↓↓↓

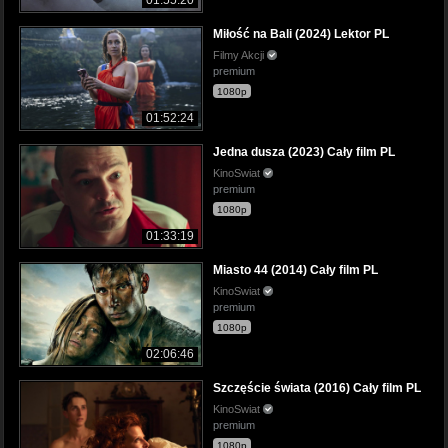
Miłość na Bali (2024) Lektor PL
Filmy Akcji
premium
1080p
01:52:24
Jedna dusza (2023) Cały film PL
KinoSwiat
premium
1080p
01:33:19
Miasto 44 (2014) Cały film PL
KinoSwiat
premium
1080p
02:06:46
Szczęście świata (2016) Cały film PL
KinoSwiat
premium
1080p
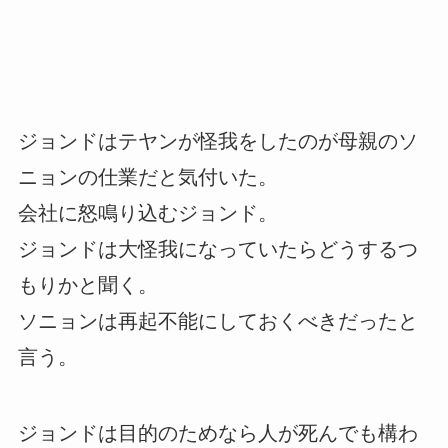
ジョンドはテヤンが怪我をしたのが母親のソ
ニョンの仕業だと気付いた。
会社に怒鳴り込むジョンド。
ジョンドは大怪我になっていたらどうするつ
もりかと聞く。
ソニョンは再起不能にしておくべきだったと
言う。
ジョンドは目的のためなら人が死んでも構わ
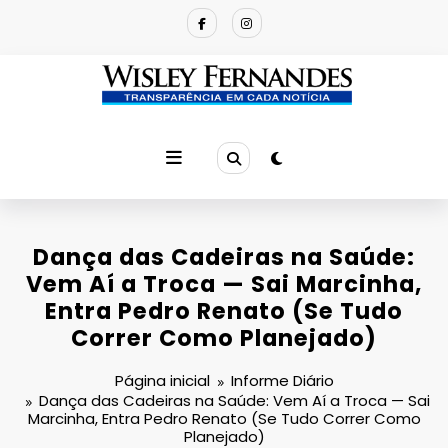
Pular
para
o
conteúdo
Dança das Cadeiras na Saúde:
Vem Aí a Troca — Sai Marcinha,
Entra Pedro Renato (Se Tudo
Correr Como Planejado)
Página inicial
Informe Diário
Dança das Cadeiras na Saúde: Vem Aí a Troca — Sai
Marcinha, Entra Pedro Renato (Se Tudo Correr Como
Planejado)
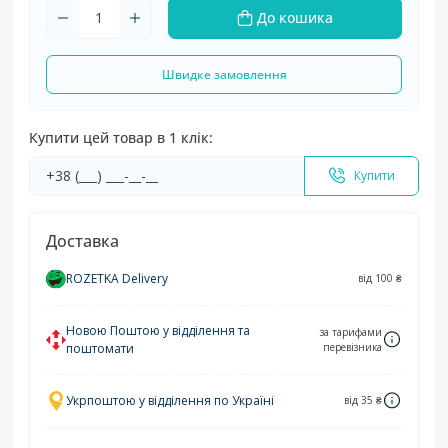
До кошика
Швидке замовлення
Купити цей товар в 1 клік:
Купити
Доставка
ROZETKA Delivery
від 100 ₴
Новою Поштою у відділення та
за тарифами
поштомати
перевізника
Укрпоштою у відділення по Україні
від 35 ₴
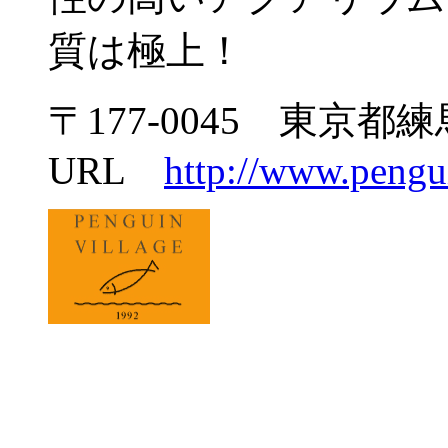
質は極上！
〒177-0045 東京都練
URL
http://www.pengui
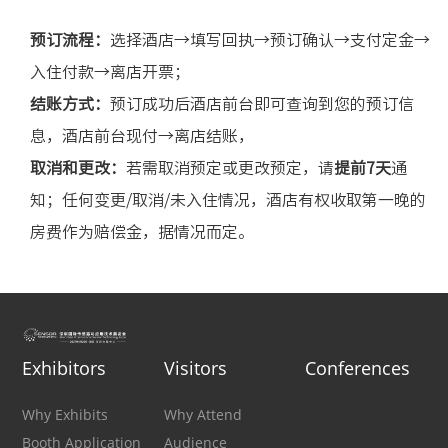
预订流程：
选择酒店→填写回执→预订确认→支付定金→
入住付款→离店开票；
结账方式：
预订成功后酒店前台即可查询到您的预订信
息，酒店前台现付→离店结账，
取消和更改：
若需取消预定或更改预定，请
提前7天
通
知；任何变更/取消/未入住情况，酒店有权收取第一晚的
房费作为赔偿金，据情况而定。
Exhibitors
Visitors
Conferences
Why Exhibits
Why Attend
Booth Application
Audience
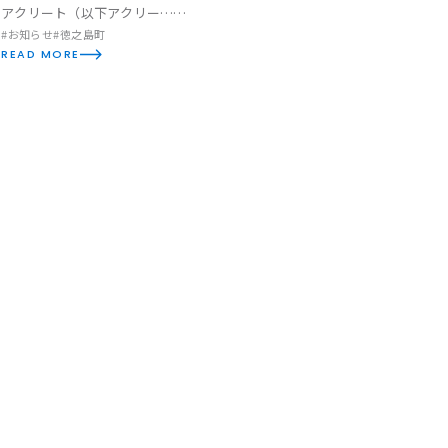
アクリート（以下アクリー……
#お知らせ
#徳之島町
READ MORE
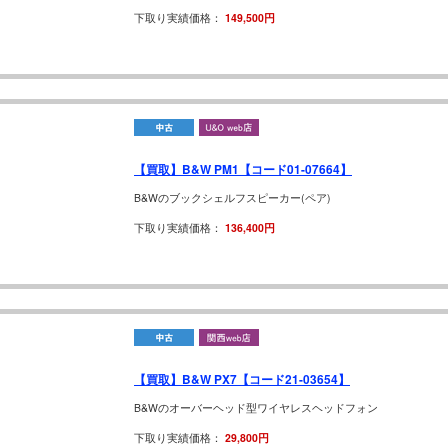
下取り実績価格：
149,500円
【買取】B&W PM1【コード01-07664】
B&Wのブックシェルフスピーカー(ペア)
下取り実績価格：
136,400円
【買取】B&W PX7【コード21-03654】
B&Wのオーバーヘッド型ワイヤレスヘッドフォン
下取り実績価格：
29,800円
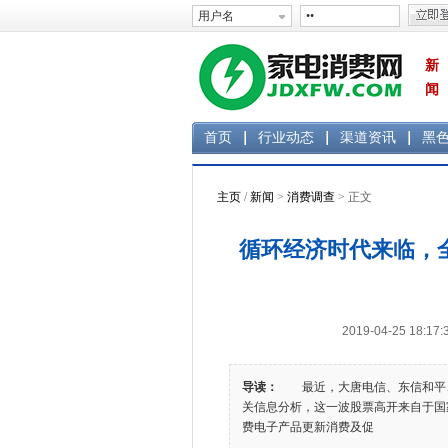
新
闻
首页
行业动态
渠道资讯
黑
主页
/
新闻
>
消费调查
> 正文
循环经济时代来临，全
2019-04-25 1
导读：
最近，大唐电信、东信和平、
关信息分析，这一波股票高开来自于国
费电子产品更新消费及促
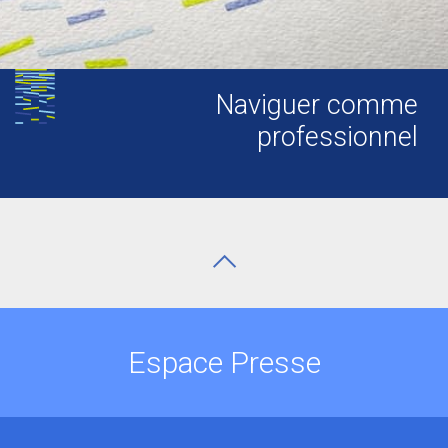
Naviguer comme
professionnel
Espace Presse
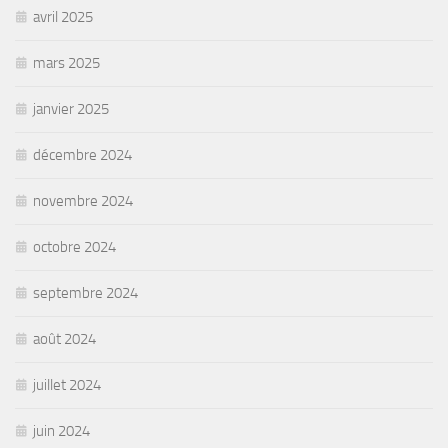
avril 2025
mars 2025
janvier 2025
décembre 2024
novembre 2024
octobre 2024
septembre 2024
août 2024
juillet 2024
juin 2024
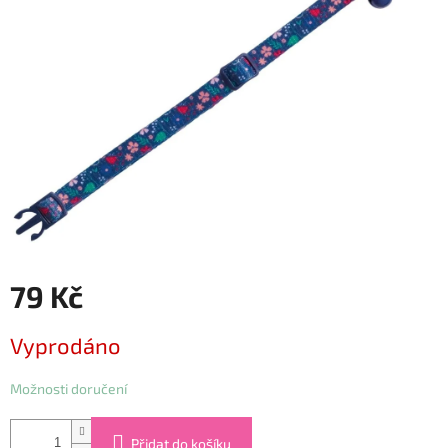
5
hvězdiček.
79 Kč
Měrná
Vyprodáno
cena:
Možnosti doručení
Přidat do košíku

↑↑↑

> _What you are asked to do_: Within the listing above, find the line containing "アクリート（以下アクリー……" and the line containing "janvier 2025". Transcribe them and everything between them exactly, leaving out the pictures.

> _Result of this exercise_:
アクリート（以下アクリー……
#お知らせ
#徳之島町
READ MORE
下取り実績価格：
149,500円
【買取】B&W PM1【コード01-07664】
B&Wのブックシェルフスピーカー(ペア)
下取り実績価格：
136,400円
【買取】B&W PX7【コード21-03654】
B&Wのオーバーヘッド型ワイヤレスヘッドフォン
下取り実績価格：
29,800円
新
闻
首页
行业动态
渠道资讯
黑
主页
/
新闻
>
消费调查
> 正文
循环经济时代来临，全
2019-04-25 1
导读：
最近，大唐电信、东信和平、
关信息分析，这一波股票高开来自于国
费电子产品更新消费及促
Naviguer comme
professionnel
Espace Presse
avril 2025
mars 2025
janvier 2025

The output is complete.